Cela signifie que nos éloges au superlatif ne suffisent plus. Moins encore ces applaudissements à se faire des ampoules.

Il est commode de faire de la reconnaissance un critère de fidélité. Mais fonder l’autorité sur la reconnaissance des autres à notre égard présente d’autant plus de risques que la reconnaissance à la mémoire courte. Fonder notre autorité sur l’ignorance des autres n’est pas plus honorable. Qu’est-ce qu’un chef qui ne serait chef que par la bêtise de ses administrés ?

Certains dirigeants ont pensé garantir leur propre sécurité par cette ignorance. Mais il y a bien plus de sécurité à être jugé par un homme intelligent que par un simple d’esprit. (…) Aussi est-il capital d’informer et d’instruire le peuple pour en être soutenu ou rejeté, mais intelligemment, non par grégarisme et suivisme, moins encore par ce réflexe qui incite à faire instinctivement comme tout le monde (…)

Le difficile n’est donc point de partir, mais de savoir où l’on va. Nous avons la faiblesse de penser que la lucidité, dans un tel voyage, serait de quelque avantage, si nous voulons que nos mots et nos actes concordent. (…)
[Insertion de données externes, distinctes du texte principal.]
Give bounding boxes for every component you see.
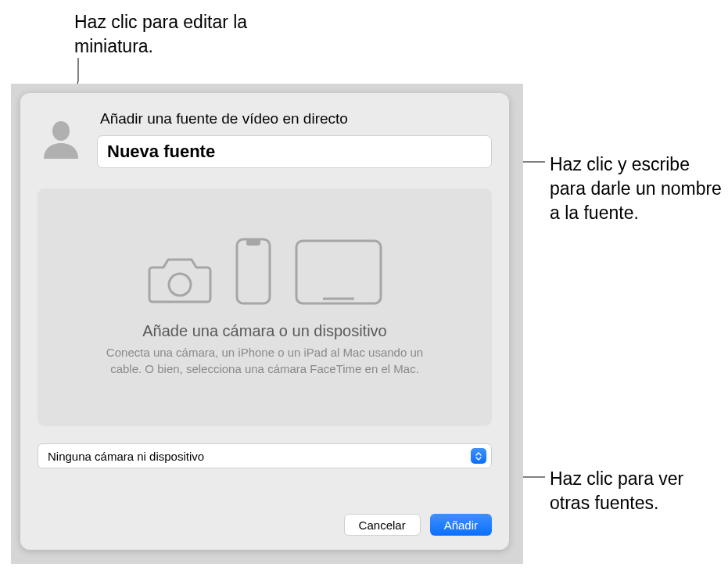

Pour Roger Caillois, « la source et le début de la confusion, Babel enfin, ce n’est pas que d’une seule, il sorte soudain différentes langues, c’est qu’à l’intérieur même d’un langage unique, il faille pour se comprendre sans cesse traduire ». (Cf. Babel, Gallimard,1948, pp 295-296)

La traduction automatique même ne nous sortirait pas de l’impasse, si nous ne rejetons nos automatismes lexicaux et nos réflexes politiques – car ce sont là deux techniques de démission et de désengagement qui, créant la contradiction entre notre dire et notre faire, paralysent notre imagination et hypothèquent notre action. (…)

L’histoire rappellerait ces cas, multiples, où un candidat aux élections promet monts et merveilles pour réunir des suffrages. Dans cette inflation verbale, il procède par évacuation sémantique : les mots qu’il brandit sont vidés de leur signification dans son esprit, pour ne conserver que leur sonorité. Et ils résonnent d’       autant mieux qu’ils sont creux. Ce type de candidat est parti au nom du peuple, avec le vœu de faire gouverner le peuple. Et ce dernier, qui devait originellement pouvoir, ne peut plus rien, sinon crier au parjure et à la trahison : on l’aura dupé.

En plus de l’évacuation sémantique, ce type de candidat procède par vaccine, « figure très générale, qui consiste à confesser le mal accidentel d’une institution de classe pour mieux masquer le mal principiel » (Roland Barthes, in Mythologies, p. 238.). La vaccine est une technique démagogique dont le principe est de dénoncer à grands cris des tares sociales qu’on encourage secrètement. L’on fait un beau discours sur l’unité nationale, mais en coulisses, l’on ne s’applique qu’à monter les communautés ethniques les unes contre les autres. L’on stigmatise avec violence la corruption, etc…mais l’on organise méthodiquement le pillage économique en couvrant les fraudes douanières et bien d’autres pratiques. On condamne le népotisme, mais il n’y a que le neveu qui puisse occuper les hautes fonctions administratives ou politiques… Si l’on a parlé d’unité, de corruption et de népotisme, c’était par manière d’acquit, pour se donner bonne conscience, et en cas d’accusation dire qu’on a été « le premier à en parler ».

La vaccine a donc ceci de particulier qu’elle ne prévient aucun mal, mais crée la diversion en détournant l’attention du peuple de ses supplices. Son véritable dessein est d’anesthésier les révoltes en donnant l’impression qu’on se préoccupe de l’éradication des tares sociales.

L’évacuation sémantique et la vaccine permettent au démagogue de partir avec le peuple et d’arriver sur le peuple, donc d’arriver sans le peuple dont il se sera servi comme tremplin.

Tel est le drame qui hante l’idéal de démocratie et qui, au sein même de ce terme, consacre un divorce[2]. »


[1] Cf. Charly Gabriel Mbock, Cameroun : l’intention démocratique, Yaoundé, 1985, Editions Sopecam, pp 30 – 37.